Some details of CS Cable Venture here :-
http://atlantic-cable.com//Cableships/CableVenture/index.htm
but no details of her power plant, try searching under her original name "Neptun (3)"

Dave


----------



## JKB (Jul 6, 2007)

Thanks Dave, that doesn't reveal much either, but worth a shot.

Cheers, JKB.


----------



## A.D.FROST (Sep 1, 2008)

CABLE VENTURE (ex.NEPTUN Bulk Carrier/Cable ship)original twin screw,4x12cyl MAN.Prob lees re-engined with 2xMirlees


----------



## JKB (Jul 6, 2007)

Thanks A.D., that would explain me going aboard at least. Where did you find the info, by the way?

Cheers,
JKB.


----------



## A.D.FROST (Sep 1, 2008)

JKB said:


> Thanks A.D., that would explain me going aboard at least. Where did you find the info, by the way?
> 
> Cheers,
> JKB.


Sorry I used poetic license.(Guessed). She had 4 t/c MAN V6V 30/40 mA.Propulsion is by geared(Full speed) or electric drive(half speed).


----------



## Dave Woods (Apr 9, 2006)

She had a new engine (well one not too careful owner) fitted in Swansea at the beginning of 1996.


----------



## George Rollinson (Jan 3, 2010)

Two 8 cylinder ESL Mk2's (the engines that used to contaminate the lube regularly) where installed when she was converted from Neptun to Cable Venture around 1975. They took out two 6 cylinder DC gensets and replaced them with the Mirrlees 800kW AC machines. I spent from June 82 to Nov 86 on her. Done another trip in 94 as Chief Engineer and that was the last time I sailed on her. Hope that helps but any questions let me know. George


----------



## JKB (Jul 6, 2007)

Thanks very much George, that explains why I was involved, although I can't be sure exactly what was wrong.
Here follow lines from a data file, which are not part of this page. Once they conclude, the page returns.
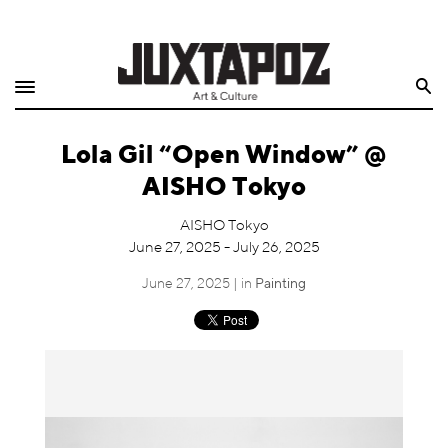
Home
Search
Shop
Lola Gil “Open Window” @
Quarterly
AISHO Tokyo
Archive
AISHO Tokyo
June 27, 2025 - July 26, 2025
Exclusives
June 27, 2025 | in
Painting
Radio
Juxtapoz
Events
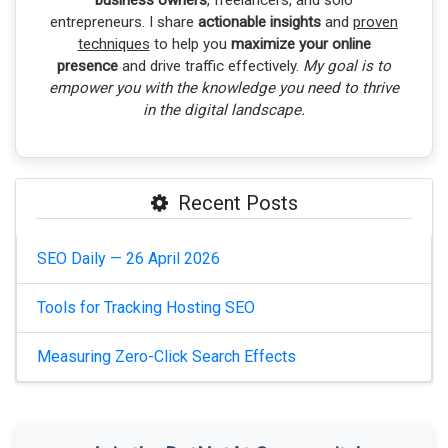
business owners
, freelancers, and solo
entrepreneurs. I share
actionable insights
and
proven
techniques
to help you
maximize your online
presence
and drive traffic effectively.
My goal is to
empower you with the knowledge you need to thrive
in the digital landscape.
Recent Posts
SEO Daily — 26 April 2026
Tools for Tracking Hosting SEO
Measuring Zero-Click Search Effects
I'm a big fan of E Mk. 1s, but there's no doubt they had issues with fuel dilution of the lub. oil. No wonder that when the E Mk.2 came out it had all the fuel gear _outside_ the engine!

Cheers,
JKB.


----------



## George Rollinson (Jan 3, 2010)

JKB, They were probably the Mk 1 engines then. Delivered 1976. The original propulsion plant was quite interesting. The four MAN engines consisted of 2 x reversible propulsion engines and 2 x generating engines. For manoeuvring and cable operations each shafts was driven by 2 x 1000kW DC motors in tandem inputting a gearbox. For passages the propulsion motor was connected to the same gearbox via a magnetic clutch. On the original plant the load sharing was carried out by the watch keeper. No automation. I have seen mention elsewhere she had a service speed of 14 knots. With all our best efforts 13 was the best she could achieve.


----------



## JKB (Jul 6, 2007)

That sounds about right, the Mk.2s started to appear in the early 1980s I think. The propulsion system as built sounds like it would keep you on your toes! To quote Sherlock Holmes, "It would appear to present certain interesting features, Watson."
Thanks again to all for your help.
Cheers,
John K. Bilsbury.


----------